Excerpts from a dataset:
■ ■ ■ ■
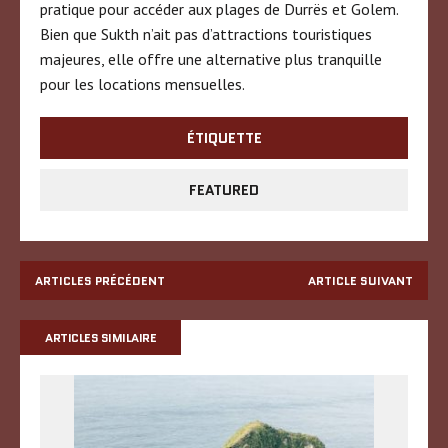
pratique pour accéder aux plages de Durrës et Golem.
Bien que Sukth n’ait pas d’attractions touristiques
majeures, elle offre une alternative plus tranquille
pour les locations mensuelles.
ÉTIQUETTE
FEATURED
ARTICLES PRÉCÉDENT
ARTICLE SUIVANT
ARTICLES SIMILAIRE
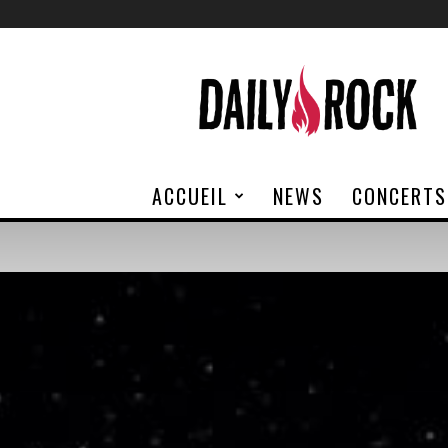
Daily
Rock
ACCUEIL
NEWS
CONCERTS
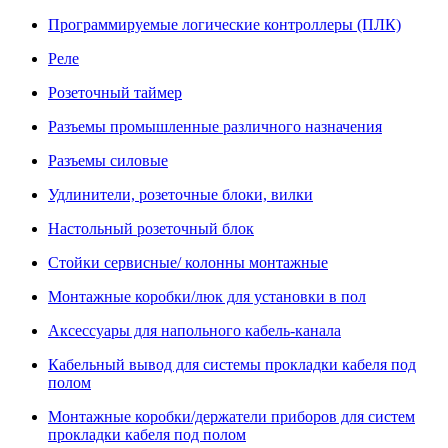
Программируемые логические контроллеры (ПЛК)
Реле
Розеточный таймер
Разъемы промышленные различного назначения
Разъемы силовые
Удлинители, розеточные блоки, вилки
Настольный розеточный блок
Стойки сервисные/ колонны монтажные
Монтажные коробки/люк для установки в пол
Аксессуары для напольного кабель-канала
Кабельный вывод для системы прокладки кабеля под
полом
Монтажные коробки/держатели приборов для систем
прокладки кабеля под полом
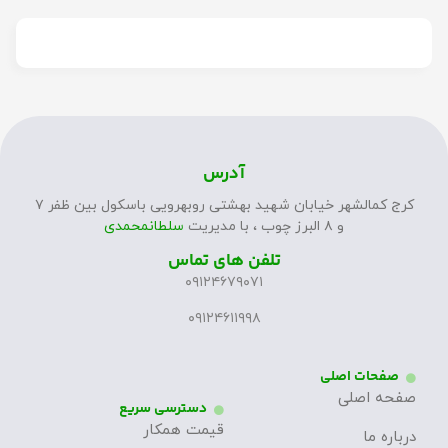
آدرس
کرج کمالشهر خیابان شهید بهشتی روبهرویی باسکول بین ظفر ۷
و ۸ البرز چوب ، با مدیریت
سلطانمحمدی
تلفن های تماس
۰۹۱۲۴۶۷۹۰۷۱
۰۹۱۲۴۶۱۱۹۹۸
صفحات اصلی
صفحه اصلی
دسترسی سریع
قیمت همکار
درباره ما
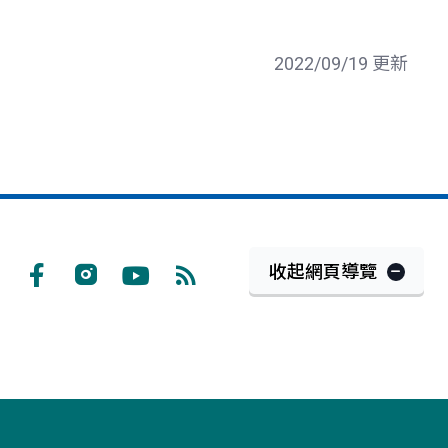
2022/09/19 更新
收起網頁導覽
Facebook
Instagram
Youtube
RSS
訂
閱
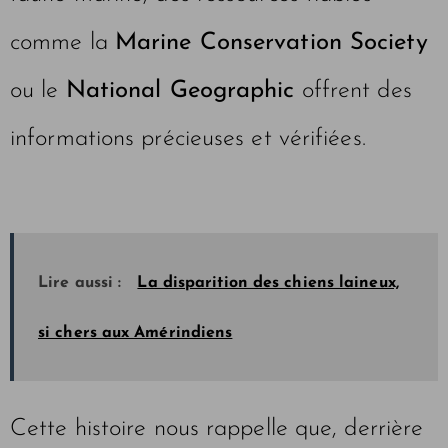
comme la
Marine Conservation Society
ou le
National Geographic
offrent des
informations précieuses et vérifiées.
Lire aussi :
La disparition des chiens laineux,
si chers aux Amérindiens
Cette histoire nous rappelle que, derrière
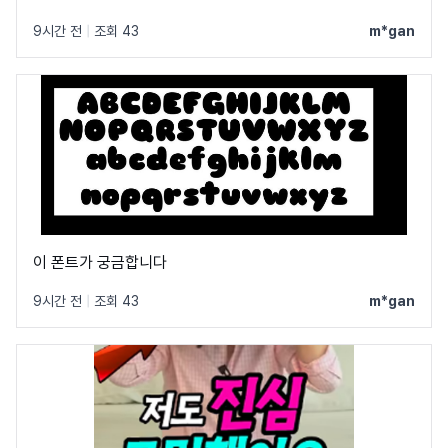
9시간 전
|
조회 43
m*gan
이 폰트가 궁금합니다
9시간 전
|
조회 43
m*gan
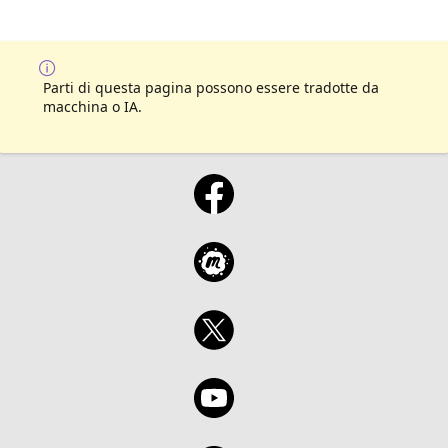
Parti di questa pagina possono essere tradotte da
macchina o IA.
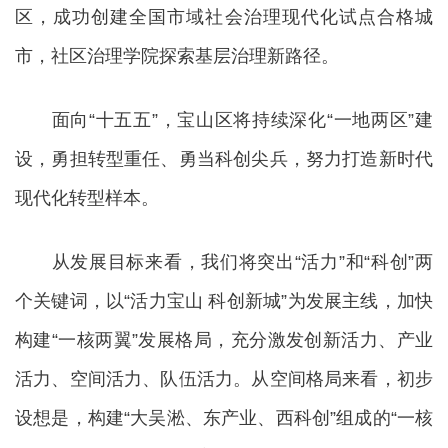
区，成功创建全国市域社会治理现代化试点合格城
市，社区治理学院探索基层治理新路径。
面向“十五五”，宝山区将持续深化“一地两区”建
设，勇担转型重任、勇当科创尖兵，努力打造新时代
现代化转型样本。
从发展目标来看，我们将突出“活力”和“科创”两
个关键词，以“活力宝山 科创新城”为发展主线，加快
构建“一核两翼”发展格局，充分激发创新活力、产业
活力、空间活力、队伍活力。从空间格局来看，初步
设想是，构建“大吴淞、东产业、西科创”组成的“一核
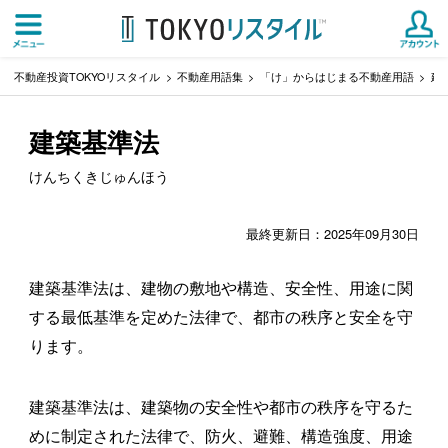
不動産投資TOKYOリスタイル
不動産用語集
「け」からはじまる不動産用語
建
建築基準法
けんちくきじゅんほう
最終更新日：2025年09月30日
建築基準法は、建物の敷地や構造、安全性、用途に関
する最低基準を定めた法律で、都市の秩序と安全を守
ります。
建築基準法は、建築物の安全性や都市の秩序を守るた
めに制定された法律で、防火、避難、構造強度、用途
■ ■ ■ ■
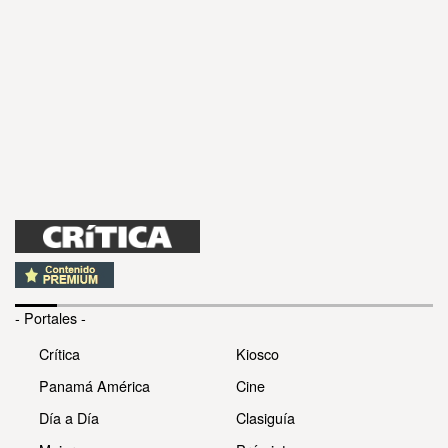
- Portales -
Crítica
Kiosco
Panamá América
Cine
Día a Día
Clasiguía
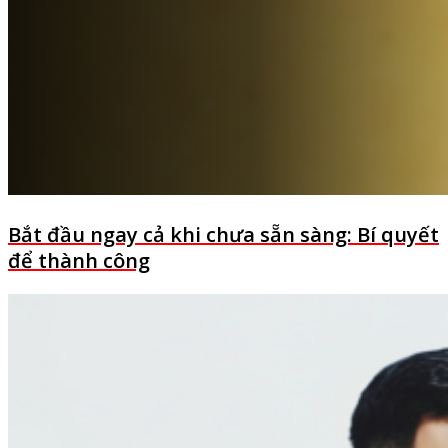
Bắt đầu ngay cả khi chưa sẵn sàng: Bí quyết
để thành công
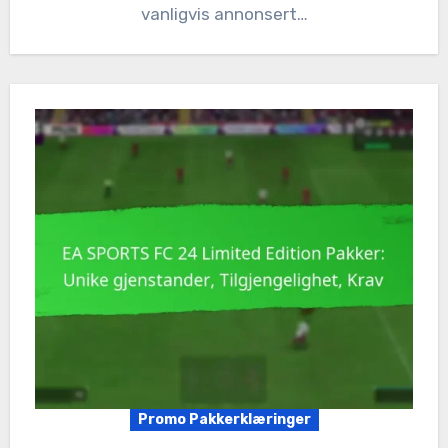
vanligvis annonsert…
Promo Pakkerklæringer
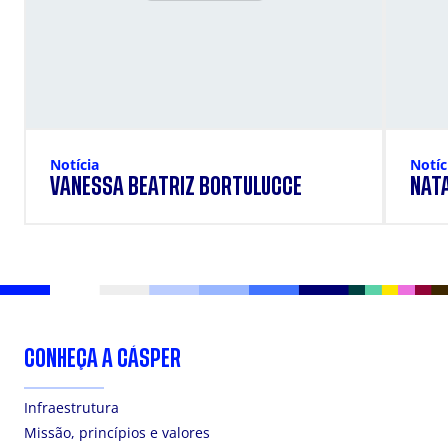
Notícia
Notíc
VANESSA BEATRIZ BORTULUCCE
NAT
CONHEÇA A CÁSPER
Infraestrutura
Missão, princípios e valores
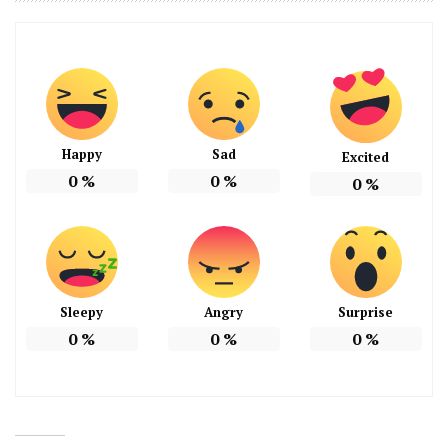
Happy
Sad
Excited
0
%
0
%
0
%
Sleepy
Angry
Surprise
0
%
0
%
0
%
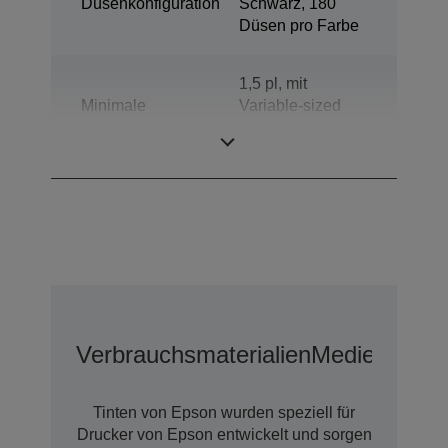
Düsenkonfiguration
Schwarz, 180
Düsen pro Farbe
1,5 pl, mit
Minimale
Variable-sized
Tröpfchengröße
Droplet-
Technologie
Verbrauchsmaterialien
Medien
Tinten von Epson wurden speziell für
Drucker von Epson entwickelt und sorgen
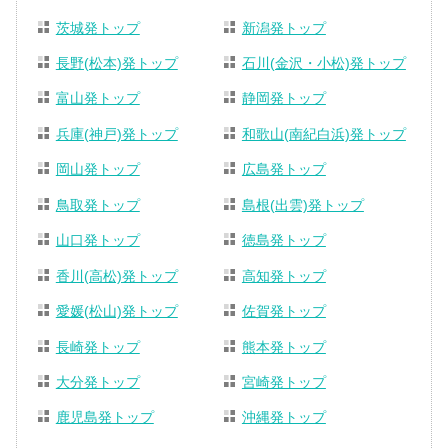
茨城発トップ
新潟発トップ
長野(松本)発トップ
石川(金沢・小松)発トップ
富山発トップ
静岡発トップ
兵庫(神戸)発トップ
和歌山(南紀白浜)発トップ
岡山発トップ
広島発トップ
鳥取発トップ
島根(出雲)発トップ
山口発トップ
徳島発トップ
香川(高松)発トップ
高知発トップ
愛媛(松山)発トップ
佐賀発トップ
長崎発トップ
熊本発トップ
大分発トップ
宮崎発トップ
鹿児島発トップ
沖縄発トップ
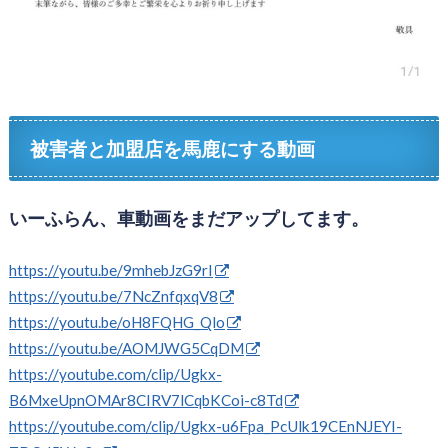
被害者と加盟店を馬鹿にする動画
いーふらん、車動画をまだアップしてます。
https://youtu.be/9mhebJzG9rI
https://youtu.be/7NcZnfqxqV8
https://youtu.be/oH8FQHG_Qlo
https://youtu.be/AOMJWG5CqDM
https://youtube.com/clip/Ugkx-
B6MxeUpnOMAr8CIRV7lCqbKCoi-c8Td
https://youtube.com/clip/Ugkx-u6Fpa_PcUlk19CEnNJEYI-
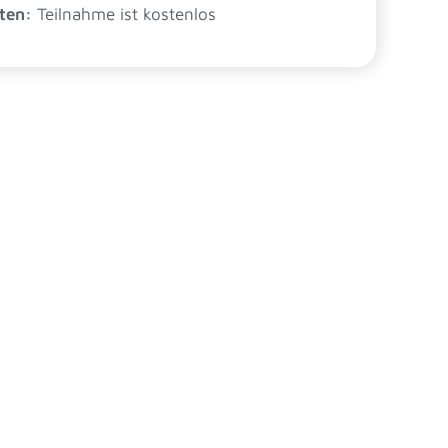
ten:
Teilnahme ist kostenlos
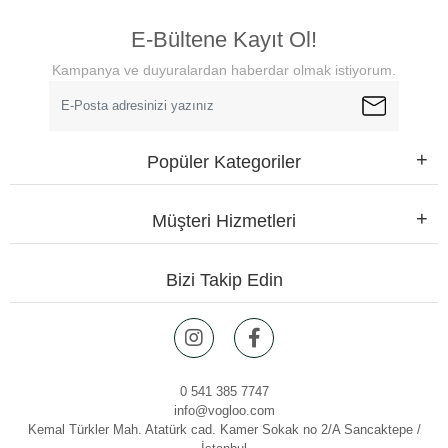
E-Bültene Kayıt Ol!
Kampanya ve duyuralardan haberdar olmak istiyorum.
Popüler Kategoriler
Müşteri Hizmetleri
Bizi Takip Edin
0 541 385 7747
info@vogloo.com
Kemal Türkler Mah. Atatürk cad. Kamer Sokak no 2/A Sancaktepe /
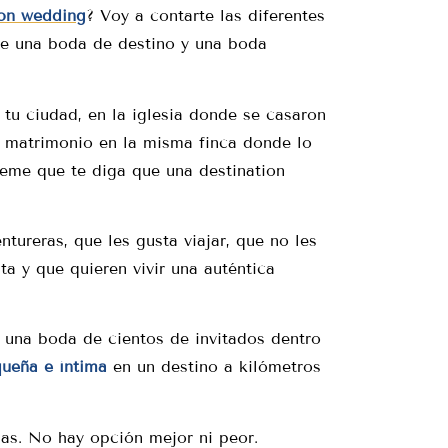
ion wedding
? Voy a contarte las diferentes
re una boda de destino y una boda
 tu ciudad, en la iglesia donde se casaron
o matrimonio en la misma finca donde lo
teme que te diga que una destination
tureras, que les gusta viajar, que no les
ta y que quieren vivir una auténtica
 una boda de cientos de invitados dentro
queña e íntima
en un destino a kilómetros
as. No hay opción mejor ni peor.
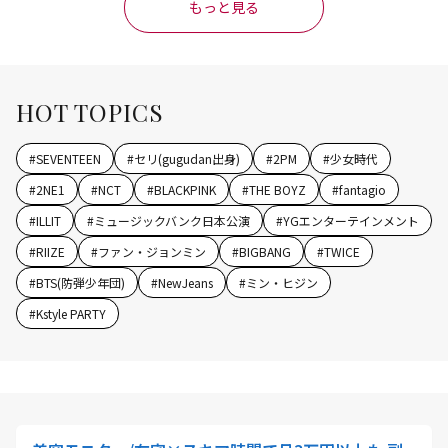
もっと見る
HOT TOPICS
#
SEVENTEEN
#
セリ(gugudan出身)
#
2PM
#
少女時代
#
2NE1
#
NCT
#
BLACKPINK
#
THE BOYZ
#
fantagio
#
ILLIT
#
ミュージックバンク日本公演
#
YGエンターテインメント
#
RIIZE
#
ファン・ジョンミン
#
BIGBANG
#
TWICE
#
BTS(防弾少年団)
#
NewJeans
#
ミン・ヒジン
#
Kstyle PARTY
■ ■ ■ ■
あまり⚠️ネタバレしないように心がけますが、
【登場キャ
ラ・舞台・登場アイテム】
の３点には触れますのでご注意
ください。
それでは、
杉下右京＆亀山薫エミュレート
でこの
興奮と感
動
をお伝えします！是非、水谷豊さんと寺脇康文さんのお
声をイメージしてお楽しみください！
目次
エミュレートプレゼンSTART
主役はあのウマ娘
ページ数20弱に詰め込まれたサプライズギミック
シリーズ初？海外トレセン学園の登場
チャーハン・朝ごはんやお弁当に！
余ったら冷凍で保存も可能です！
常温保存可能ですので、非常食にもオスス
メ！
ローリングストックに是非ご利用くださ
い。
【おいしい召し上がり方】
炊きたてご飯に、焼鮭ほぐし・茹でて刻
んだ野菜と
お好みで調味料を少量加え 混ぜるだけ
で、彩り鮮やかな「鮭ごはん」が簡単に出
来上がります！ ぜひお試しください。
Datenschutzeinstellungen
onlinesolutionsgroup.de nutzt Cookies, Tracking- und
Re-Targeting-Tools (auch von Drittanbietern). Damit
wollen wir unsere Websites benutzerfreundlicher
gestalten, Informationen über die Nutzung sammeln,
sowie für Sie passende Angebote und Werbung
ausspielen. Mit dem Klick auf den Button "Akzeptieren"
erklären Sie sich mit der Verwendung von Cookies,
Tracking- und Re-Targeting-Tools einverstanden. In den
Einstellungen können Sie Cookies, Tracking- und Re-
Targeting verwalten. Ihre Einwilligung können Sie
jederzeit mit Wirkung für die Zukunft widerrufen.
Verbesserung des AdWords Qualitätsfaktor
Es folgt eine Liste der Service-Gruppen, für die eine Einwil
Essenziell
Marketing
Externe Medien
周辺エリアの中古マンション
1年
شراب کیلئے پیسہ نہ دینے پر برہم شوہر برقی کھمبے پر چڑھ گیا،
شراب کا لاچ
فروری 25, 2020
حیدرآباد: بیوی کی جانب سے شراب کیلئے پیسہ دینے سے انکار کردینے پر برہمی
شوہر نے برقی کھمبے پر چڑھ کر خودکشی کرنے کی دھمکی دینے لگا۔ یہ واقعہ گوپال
■ ■ ■ ■
WHAT YOU ARE ASKED TO DO: In the entries above, find the line that contains "pratique pour accéder" and the line that contains "Розеточный таймер". Reproduce exactly those two lines and every line between them, but not the pictures.

WRITTEN SOLUTION:
pratique pour accéder aux plages de Durrës et Golem.
Bien que Sukth n’ait pas d’attractions touristiques
majeures, elle offre une alternative plus tranquille
pour les locations mensuelles.
ÉTIQUETTE
FEATURED
ARTICLES PRÉCÉDENT
ARTICLE SUIVANT
ARTICLES SIMILAIRE
Daily
Rock
ACCUEIL
NEWS
CONCERTS
Программируемые логические контроллеры (ПЛК)
Реле
Розеточный таймер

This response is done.